Although pathologists generally do a good job of looking at breast cancer, there is no doubt that help is always helpful. In this way, UCLA scientists .The scientists have developed an innovative artificial intelligence system that facilitates biopsy readings.
Senior author of the study and professor of medicine at the David Geffen School of Medicine at UCLA. "It is critical to get the right diagnosis right from the beginning so that we can guide patients to the most effective treatment," said Jonan Elmore.
Why would such a study be needed? Well, because, according to a 2015 study led by Elmore, pathologists often disagree on the outcome of breast biopsy. Moreover, previous research has shown that diagnosis errors occurred in about half of every six women who had ductal carcinoma in situ and misdiagnosed in approximately half of cases of biopsy of breast women.
These are just some of the notable mistakes. The reason for this misinterpretation is that breast biopsies are notoriously difficult to read accurately.
"The medical images of breast biopsies contain very complex data and can be very subjective to interpret," said Elmore, who is also a researcher at the UCLA Johnson Comprehensive Cancer Center. "Separating breast atypia from ductal carcinoma in situ is clinically important but very challenging for pathologists. Sometimes, doctors don't even agree with a previous diagnosis when they are shown a similar case after one year."

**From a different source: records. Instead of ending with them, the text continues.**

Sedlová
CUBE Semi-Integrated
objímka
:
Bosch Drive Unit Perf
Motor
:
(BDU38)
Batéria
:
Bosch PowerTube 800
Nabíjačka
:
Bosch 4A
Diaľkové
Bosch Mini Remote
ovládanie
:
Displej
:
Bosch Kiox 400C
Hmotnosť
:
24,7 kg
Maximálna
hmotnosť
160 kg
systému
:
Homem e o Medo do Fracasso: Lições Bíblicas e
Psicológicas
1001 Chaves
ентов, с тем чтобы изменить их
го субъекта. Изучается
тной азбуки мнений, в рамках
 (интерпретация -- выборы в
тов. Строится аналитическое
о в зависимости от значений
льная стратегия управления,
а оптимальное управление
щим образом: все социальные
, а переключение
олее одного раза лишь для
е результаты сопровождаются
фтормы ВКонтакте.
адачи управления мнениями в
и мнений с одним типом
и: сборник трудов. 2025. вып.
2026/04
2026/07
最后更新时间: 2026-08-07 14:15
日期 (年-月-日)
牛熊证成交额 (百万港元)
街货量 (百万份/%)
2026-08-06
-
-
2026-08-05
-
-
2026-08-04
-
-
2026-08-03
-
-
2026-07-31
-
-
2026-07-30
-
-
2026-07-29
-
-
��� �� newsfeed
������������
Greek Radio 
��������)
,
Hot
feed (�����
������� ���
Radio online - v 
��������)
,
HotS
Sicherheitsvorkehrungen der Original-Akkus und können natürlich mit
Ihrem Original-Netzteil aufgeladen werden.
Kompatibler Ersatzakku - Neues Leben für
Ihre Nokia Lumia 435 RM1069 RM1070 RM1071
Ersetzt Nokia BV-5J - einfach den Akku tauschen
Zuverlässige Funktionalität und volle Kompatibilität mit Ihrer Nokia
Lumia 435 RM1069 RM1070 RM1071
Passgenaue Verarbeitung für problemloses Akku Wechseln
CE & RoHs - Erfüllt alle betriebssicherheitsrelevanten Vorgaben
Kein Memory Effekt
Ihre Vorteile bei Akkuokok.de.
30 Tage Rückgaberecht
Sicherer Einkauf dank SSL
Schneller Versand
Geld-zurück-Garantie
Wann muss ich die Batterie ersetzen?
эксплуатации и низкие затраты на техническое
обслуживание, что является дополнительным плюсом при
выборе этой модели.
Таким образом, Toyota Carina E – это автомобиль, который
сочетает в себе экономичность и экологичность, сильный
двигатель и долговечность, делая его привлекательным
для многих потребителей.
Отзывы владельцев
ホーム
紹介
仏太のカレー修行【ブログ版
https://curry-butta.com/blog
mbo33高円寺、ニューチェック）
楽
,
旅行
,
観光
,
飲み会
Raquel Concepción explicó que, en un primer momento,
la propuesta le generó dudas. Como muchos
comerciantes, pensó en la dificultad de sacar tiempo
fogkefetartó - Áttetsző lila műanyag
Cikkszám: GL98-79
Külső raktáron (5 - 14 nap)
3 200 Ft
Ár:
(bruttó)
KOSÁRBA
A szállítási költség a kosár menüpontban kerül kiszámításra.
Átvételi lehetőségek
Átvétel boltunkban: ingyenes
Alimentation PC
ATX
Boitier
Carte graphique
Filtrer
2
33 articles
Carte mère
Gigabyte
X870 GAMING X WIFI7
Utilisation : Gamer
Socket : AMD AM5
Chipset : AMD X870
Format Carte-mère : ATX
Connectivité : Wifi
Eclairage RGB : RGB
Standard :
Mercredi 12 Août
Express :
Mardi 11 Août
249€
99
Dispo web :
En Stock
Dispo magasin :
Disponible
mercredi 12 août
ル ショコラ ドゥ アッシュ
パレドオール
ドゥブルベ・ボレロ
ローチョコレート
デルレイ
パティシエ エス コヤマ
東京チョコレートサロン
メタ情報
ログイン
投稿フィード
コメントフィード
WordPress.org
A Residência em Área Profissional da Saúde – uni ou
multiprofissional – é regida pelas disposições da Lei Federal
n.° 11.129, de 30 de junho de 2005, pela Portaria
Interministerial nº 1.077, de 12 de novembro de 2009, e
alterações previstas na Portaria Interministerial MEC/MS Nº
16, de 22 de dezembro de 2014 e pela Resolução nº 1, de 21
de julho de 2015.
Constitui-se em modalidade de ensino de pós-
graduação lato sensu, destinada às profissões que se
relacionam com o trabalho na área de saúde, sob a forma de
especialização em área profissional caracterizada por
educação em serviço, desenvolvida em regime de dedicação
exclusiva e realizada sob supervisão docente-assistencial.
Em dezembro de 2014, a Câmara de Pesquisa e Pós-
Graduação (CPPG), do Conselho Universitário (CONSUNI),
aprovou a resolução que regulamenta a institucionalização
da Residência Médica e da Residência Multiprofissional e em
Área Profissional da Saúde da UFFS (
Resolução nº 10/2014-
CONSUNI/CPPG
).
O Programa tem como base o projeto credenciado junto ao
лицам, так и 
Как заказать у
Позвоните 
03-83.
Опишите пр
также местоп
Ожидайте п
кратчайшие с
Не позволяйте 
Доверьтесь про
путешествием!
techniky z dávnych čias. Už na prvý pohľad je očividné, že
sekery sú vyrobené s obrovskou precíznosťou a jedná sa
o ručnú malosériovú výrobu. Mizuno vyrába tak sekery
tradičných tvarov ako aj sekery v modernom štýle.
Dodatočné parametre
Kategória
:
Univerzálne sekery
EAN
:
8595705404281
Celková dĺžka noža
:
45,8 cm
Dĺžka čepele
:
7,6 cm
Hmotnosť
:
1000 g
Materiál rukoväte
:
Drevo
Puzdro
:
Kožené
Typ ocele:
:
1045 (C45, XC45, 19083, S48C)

To find a more consistent method of diagnosing readings, the researchers decided that drawing from a larger data set could help AI. As such, they fed 240 breast biopsy images to a computer system and trained them to identify patterns associated with many types of breast lesions.
Then they compared its results to the US. The program introduced human doctors to differentiate cancer from non-cancerous cases.
Isolation of DCIS from Ethiopia
However, it overtook human doctors in a particularly difficult area; Isolation of DCIS from Ethiopia. This area is considered one of the biggest challenges in breast cancer diagnosis. The system showed sensitivity between 0.88 and 0.89, while the pathologist had an average sensitivity of 0.70.
"These results are very encouraging," Elmore said. "When it comes to the diagnosis of atypia and ductal carcinoma in the US, pathologists in the US have less accuracy in practice, and a computer-based automated approach shows great promise."
The study is published in JAMA Network open.